It's my experience that reading magazines on iPad is considerably more immersive than Android. Whether or not that's good depends on several perspectives -- one of which: What's -- and how ironic -- the next web? Google's platform, leveraging from search, is all mashup. Information coming in from different and disparate sources. That's also the trend driven by social media everywhere.

During the web's early days, magazine publishers sought to maintain the print experience via tech like PDF. But the approach failed. The web platform's hyperlinking fostered something more dynamic. That characteristic isn't changed on tablets any more than PCs. If anything, mashup style is more the future web, something TNW editors seem to have missed. The past lesson still applies. There are reasons mobile apps like Flipboard are so successful. Mashup, baby.

iPad, by contrast, is more Gangnam Style, appealing to a seemingly trendy set that clings to presentation over substance. Or, using the Hunger Games analogy, the Capitol (iPad) versus the Districts (Androids).

I don't see much long-term future for magazines on any tablet, not as long as they take so long to download or remain so static. On Android, where users get info from feeds, Google Now, widgets and so much else, there's not even much short-term future. Given Android's escalating install base, TNW would be better off figuring out the market rather than abandoning it.

Enough about magazine publishing. My cloud adventure deserves another post, particularly continued experience using Google Now, which I can't be positive enough about.

Google Nexus. Android is the other platform switch here. But given this post is so long, I'll be briefer.

I've owned every Nexus smartphone, but it's the Galaxy model running Android 4.1 that hooked me on the platform. I made full-time commitment to Galaxy Nexus in April, upgrading to Nexus 4 in November. The handset is a keeper.

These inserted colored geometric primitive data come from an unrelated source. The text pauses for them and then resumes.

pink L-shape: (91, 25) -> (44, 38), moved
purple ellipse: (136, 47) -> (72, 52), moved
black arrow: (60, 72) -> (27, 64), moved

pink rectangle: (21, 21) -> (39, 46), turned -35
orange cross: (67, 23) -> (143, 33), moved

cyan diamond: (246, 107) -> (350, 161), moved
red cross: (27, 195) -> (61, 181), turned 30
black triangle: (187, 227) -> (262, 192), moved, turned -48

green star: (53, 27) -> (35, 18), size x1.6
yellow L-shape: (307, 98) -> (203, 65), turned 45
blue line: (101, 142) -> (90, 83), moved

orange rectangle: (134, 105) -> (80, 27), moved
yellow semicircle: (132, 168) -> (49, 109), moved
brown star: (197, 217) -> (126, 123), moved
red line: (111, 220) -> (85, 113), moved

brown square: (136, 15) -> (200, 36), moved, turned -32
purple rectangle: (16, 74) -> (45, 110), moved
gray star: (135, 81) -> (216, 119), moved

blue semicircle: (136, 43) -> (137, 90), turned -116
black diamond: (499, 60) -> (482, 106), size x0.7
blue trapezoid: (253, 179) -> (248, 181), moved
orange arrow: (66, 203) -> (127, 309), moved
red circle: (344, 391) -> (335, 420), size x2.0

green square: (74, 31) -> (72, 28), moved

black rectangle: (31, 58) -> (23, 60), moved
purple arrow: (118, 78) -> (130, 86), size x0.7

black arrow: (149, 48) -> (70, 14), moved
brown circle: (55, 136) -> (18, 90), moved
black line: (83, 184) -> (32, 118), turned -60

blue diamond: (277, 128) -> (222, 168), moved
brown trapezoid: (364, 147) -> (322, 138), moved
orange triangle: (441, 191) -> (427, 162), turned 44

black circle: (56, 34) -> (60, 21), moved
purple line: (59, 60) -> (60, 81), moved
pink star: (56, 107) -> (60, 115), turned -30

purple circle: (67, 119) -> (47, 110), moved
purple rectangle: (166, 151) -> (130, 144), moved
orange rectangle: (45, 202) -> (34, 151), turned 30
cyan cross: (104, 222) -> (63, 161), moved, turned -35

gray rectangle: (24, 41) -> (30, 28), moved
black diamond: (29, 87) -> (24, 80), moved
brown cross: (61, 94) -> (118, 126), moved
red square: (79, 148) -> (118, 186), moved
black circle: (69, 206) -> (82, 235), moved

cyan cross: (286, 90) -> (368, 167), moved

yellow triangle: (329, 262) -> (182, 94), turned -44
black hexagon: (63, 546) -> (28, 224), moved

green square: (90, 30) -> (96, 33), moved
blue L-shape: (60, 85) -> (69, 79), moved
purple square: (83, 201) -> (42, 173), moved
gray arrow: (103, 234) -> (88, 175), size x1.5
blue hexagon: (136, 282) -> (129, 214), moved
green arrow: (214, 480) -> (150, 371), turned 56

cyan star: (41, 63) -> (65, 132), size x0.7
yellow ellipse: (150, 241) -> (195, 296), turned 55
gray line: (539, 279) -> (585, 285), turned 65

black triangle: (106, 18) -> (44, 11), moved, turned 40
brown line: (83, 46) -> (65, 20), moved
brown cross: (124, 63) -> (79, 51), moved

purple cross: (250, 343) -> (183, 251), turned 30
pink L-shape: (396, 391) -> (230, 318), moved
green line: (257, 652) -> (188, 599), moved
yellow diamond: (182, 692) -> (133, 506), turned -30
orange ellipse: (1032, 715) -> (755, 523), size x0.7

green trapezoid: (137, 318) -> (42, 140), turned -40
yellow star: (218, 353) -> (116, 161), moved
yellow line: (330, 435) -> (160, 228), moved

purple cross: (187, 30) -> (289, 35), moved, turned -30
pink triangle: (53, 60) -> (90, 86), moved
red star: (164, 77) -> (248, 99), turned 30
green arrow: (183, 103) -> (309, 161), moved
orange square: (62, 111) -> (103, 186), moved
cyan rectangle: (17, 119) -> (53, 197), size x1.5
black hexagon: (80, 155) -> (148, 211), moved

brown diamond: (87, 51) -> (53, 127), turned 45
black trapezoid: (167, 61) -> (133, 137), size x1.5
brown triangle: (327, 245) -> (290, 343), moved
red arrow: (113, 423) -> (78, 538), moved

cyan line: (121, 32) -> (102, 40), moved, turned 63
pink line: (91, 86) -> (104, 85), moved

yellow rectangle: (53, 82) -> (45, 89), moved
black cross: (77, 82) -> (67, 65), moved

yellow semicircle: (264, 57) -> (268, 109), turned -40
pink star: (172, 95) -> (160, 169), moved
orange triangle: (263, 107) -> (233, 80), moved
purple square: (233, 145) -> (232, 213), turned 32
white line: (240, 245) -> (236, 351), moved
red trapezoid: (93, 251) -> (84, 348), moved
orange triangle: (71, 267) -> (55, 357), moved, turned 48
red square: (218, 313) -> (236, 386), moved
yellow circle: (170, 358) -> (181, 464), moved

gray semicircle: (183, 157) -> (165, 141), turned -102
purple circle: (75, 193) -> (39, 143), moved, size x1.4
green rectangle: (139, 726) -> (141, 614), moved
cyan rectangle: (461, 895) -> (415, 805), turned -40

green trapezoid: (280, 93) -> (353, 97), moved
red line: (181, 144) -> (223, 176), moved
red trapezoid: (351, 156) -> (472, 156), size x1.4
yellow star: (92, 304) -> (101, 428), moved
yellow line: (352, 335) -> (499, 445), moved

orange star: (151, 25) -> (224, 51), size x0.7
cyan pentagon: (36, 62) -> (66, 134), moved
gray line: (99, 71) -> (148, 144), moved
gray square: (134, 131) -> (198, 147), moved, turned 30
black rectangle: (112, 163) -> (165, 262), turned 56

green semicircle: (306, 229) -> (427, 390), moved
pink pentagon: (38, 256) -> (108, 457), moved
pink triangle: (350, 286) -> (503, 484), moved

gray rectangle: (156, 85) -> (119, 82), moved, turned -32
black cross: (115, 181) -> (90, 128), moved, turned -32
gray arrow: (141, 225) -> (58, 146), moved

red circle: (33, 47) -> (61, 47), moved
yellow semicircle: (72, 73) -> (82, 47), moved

I owned iPad 1, 2 and 3 and sold each less than two months after purchasing. Then, in late June, I got Nexus 7. I love the form factor, performance, screen -- everything. For me, it's the perfect tablet. I also have Nexus 10, which doesn't appeal nearly as much. But the point: I have two Android tablets and use them both, whereas I sold every iPad. Something more: I used my Christmas money to buy up: The 32GB Nexus 7 with HSPA+. So now I have an Android tablet with cellular radio, attached to my AT&T shared data plan, for $10 a month -- and no contractual commitment.

Rather than repeat everything, I refer you to my first-impression reviews of the Nexus 7 and Nexus 10.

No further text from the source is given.